KBR spokeswoman Heather Browne said the company is "honored to have been selected as one of the executing contractors that will continue to provide support and vital services to our troops."
From big to small
Under what is the fourth iteration of the Logistics Civil Augmentation Program, known as LOGCAP IV, the three companies will be responsible for providing a host of support services for U.S. troops, from building bases to serving up soup.
Under the contract, each company will have an opportunity to bid for work as the Army rolls out assignments. Each participant is limited to $5 billion worth of work in any one year and $50 billion over the life of the contract.
Currently, KBR has sole responsibility for providing support services to troops in Iraq, Afghanistan and other parts of the world, under a logistics contract valued at $27 billion.

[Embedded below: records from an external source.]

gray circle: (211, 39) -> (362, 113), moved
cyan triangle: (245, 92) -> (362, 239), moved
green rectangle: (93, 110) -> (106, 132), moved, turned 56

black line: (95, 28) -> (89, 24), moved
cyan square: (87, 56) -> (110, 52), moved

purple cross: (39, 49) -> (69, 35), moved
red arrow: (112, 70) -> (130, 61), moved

The bulk of that work — more than $24 billion obligated to date — has resulted from the U.S.-led occupation of Iraq, Army records show.
KBR's record
Since being awarded the current contract in 2002, KBR has served up more than 720 million meals, driven more than 400 million miles in convoys, produced more than 12 billion gallons of potable water and more than 267 million tons of ice, company officials said.
But when awarding the contract this time around, Army officials opted to split up the contract work in the hopes of stimulating competition among the three participants.

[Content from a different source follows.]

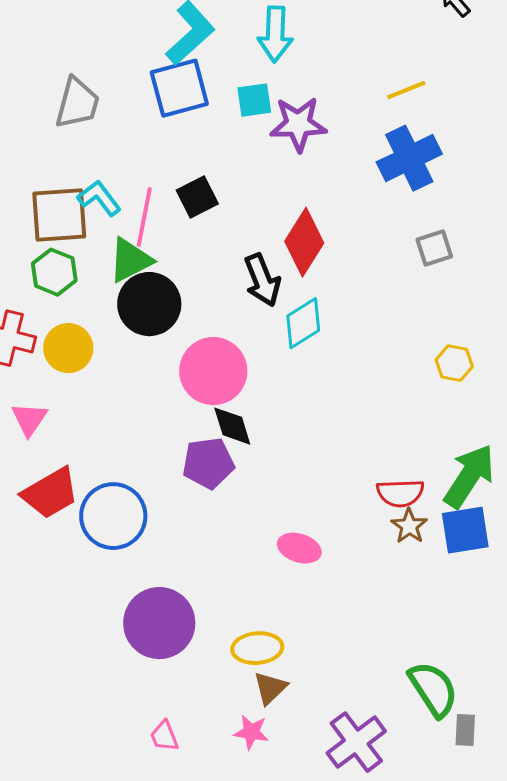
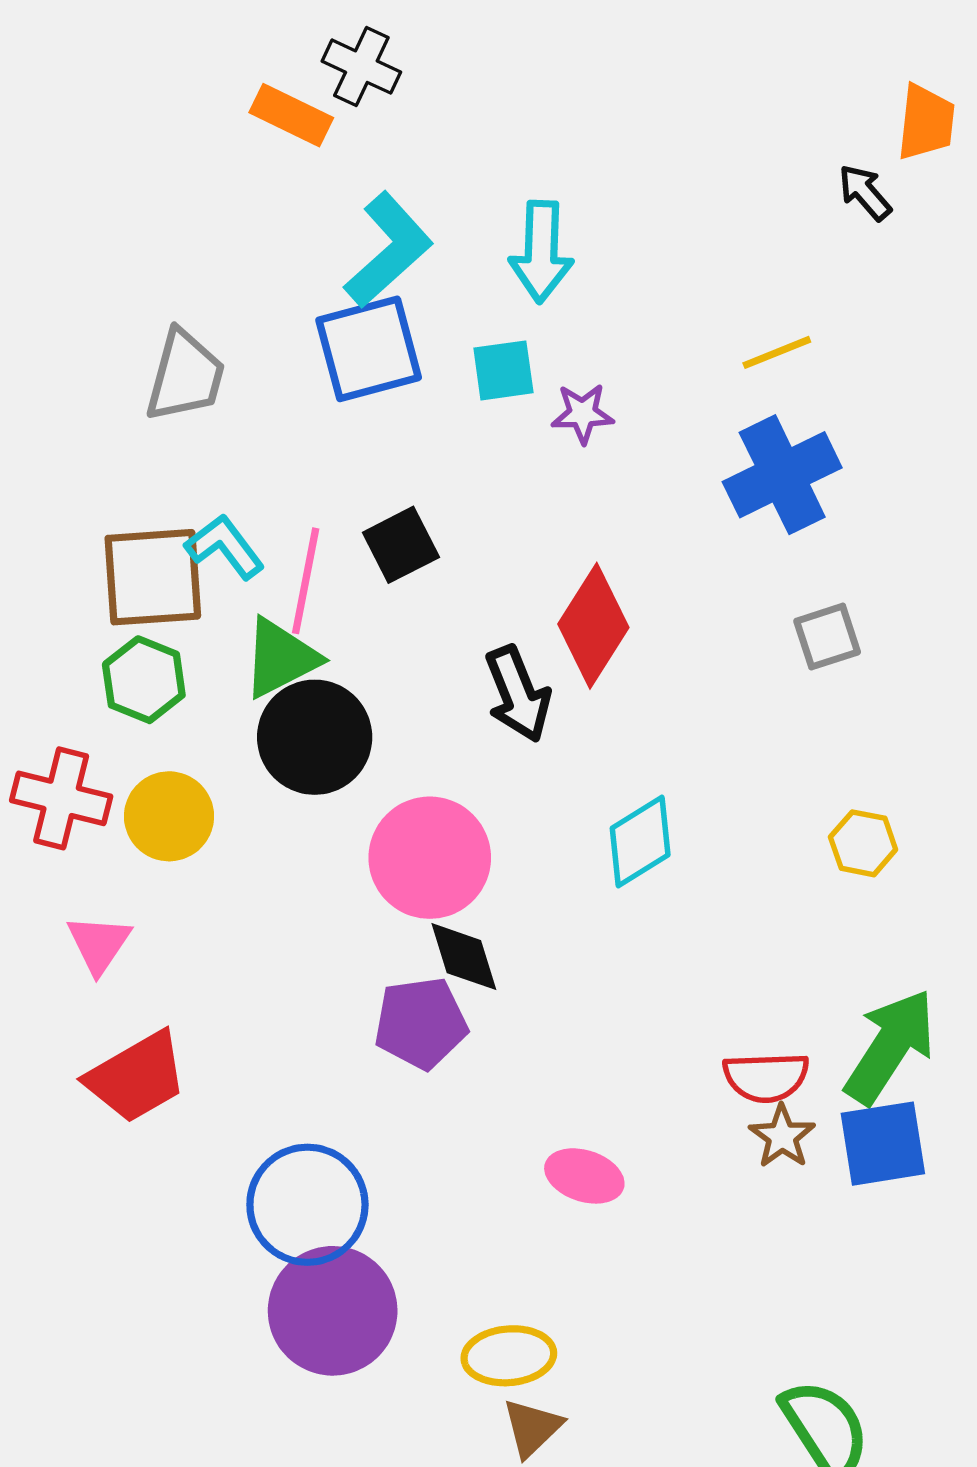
purple star: (298, 124) -> (583, 414), size x0.6
cyan diamond: (303, 323) -> (640, 842), moved
blue circle: (113, 516) -> (307, 1205), moved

The Rock Island, Ill.-based Army Sustainment Command awarded the newest logistics contract to KBR, DynCorp and Fluor last June, after taking bids from six companies.
Two firms on the losing end of that decision, IAP Worldwide Services and Contingency Management Group, filed protests.

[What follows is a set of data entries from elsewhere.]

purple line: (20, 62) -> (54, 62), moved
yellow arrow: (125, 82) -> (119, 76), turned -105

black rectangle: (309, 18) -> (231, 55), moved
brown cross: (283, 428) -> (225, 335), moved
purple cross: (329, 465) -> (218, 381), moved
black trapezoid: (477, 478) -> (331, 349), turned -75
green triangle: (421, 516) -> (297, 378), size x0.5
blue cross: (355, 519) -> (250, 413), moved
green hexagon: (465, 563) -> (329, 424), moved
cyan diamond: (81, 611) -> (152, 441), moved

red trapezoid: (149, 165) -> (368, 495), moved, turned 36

After reviewing their complaints, the GAO found flaws in the Army's evaluation of the proposals from KBR and Fluor.
The GAO, Loehrl said, pointed to a discrepancy in one of the proposals, as well as lack of clarity about where the contractors would obtain equipment, how they would evaluate their business systems and how they would consider employing host-country nationals.
So the Army started over, receiving new bids from the three previous winners and two protesting firms.
But after evaluating the offers anew, the results were the same.
'Thoughtful and fair'
KBR officials thanked the Army on Thursday for what spokeswoman Browne described as a "thoughtful and fair review process." The company considers its selection as part of the next contract as "recognition of the quality services that we have already provided our troops," she said.
Loehrl said Army officials don't expect the companies that did not win a share of the contract to file new protests.
"I think we'll do a good job of debriefing them," he said.
Responding to the decision, Arlene Mellinger, a spokeswoman for IAP, said, "We congratulate the awardees and have no additional comments at this time."
House Oversight and Government Reform Committee Chairman Henry Waxman, D-Calif., a critic of KBR's performance in Iraq, declined to comment on the contract award.
Since the earliest days of the war in Iraq, KBR has come under criticism for its performance under the contract, for issues ranging from overbilling problems to worker deaths.
Army officials took the bidders' past performance into account when awarding the contract, Loehrl said.
Personnel movements
The Army expects to launch the new program in about 60 days, Loehrl said, and Army officials anticipate some sizable movements of personnel as KBR begins to share duties in Iraq and Afghanistan.
Controversy has long swirled around KBR's big Pentagon contract, partly because Vice President Dick Cheney previously served as head of KBR's former parent company, Halliburton. The companies split more than a year ago.